Correlation Plot

(for non-binary variables)

There don’t appear to be major red flags in the correlations. Some variables are strongly related with each other, but nothing that would lead to issues.




Random Forest Training Output

##                          Sample size: 881
##                      Number of trees: 1000
##            Forest terminal node size: 5
##        Average no. of terminal nodes: 117.814
## No. of variables tried at each split: 15
##               Total no. of variables: 43
##        Resampling used to grow trees: swor
##     Resample size used to grow trees: 557
##                             Analysis: RF-R
##                               Family: regr
##                       Splitting rule: mse *random*
##        Number of random split points: 10
##                      (OOB) R squared: 0.22781441
##    (OOB) Requested performance error: 1.55686503

From the training data, the model had a good OOB R-squared.

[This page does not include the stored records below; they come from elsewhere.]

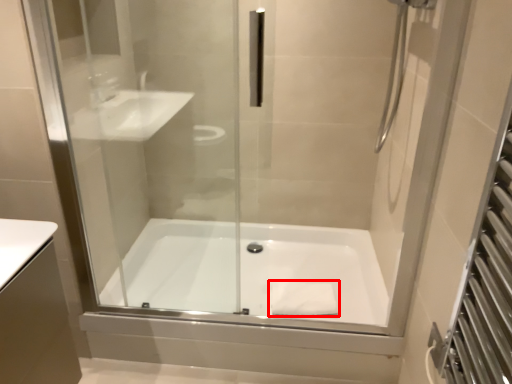 Question: Considering the relative positions of material (annotated by the red box) and bathtub in the image provided, where is material (annotated by the red box) located with respect to the staircase?

Choices:
 (A) left
 (B) right

Answer: (B) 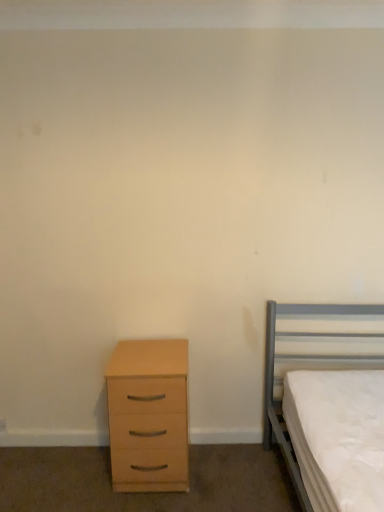 Find the location of `spots to the right of light wood/veneer chest of drawers at lower left`. spots to the right of light wood/veneer chest of drawers at lower left is located at coordinates (223, 470). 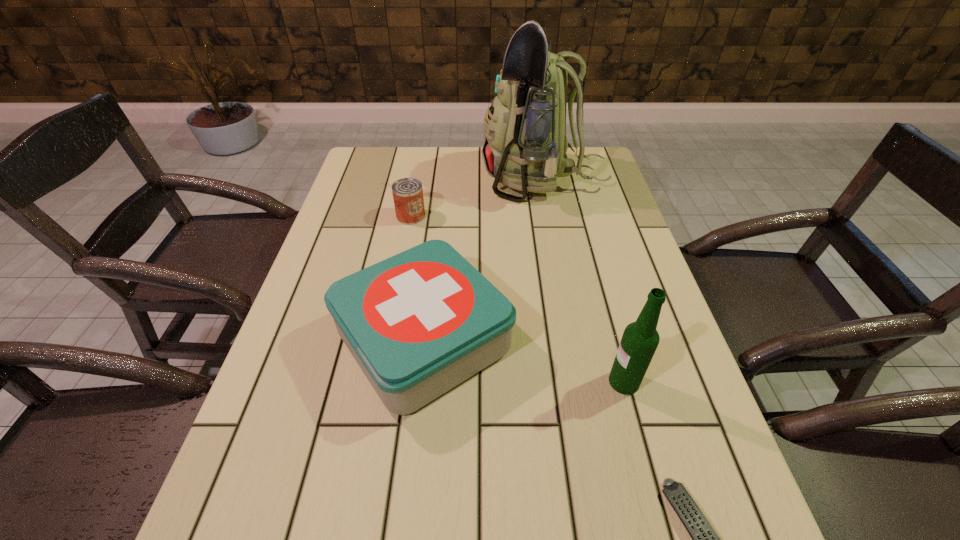 Find the location of a particular element. This screenshot has height=540, width=960. vacant space situated 0.310m on the back of the first-aid kit is located at coordinates (439, 205).

Find the location of a particular element. The image size is (960, 540). free space located 0.380m on the right of the second shortest object is located at coordinates (558, 216).

At what (x,y) coordinates should I click in order to perform the action: click on object present at the far edge. Please return your answer as a coordinate pair (x, y). Looking at the image, I should click on (525, 142).

Identify the location of object positioned at the left edge. (419, 323).

The height and width of the screenshot is (540, 960). I want to click on backpack that is at the right edge, so click(525, 142).

Find the location of `beer bottle at the right edge`. beer bottle at the right edge is located at coordinates (640, 339).

This screenshot has width=960, height=540. Identify the location of object that is positioned at the far right corner. (525, 142).

You are a GUI agent. You are given a task and a screenshot of the screen. Output one action in this format:
    pyautogui.click(x=<x>, y=<y>)
    Task: Click on the vacant space at the far edge of the desktop
    Image resolution: width=960 pixels, height=540 pixels.
    Given the screenshot: What is the action you would take?
    pyautogui.click(x=445, y=173)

Random Forest Testing Data Output

##   Sample size of test (predict) data: 369
##                 Number of grow trees: 1000
##   Average no. of grow terminal nodes: 117.814
##          Total no. of grow variables: 43
##        Resampling used to grow trees: swor
##     Resample size used to grow trees: 557
##                             Analysis: RF-R
##                               Family: regr
##                            R squared: 0.19801046
##          Requested performance error: 1.78474045

The test data showed a similarly good OOB R-squared.




VIMP Graph

As predicted, 2018 life satisfaction is by far the most important predictor of 2022 life satisfaction. Interestingly, there are no demographic predictors that have real importance for predicting life satisfaction.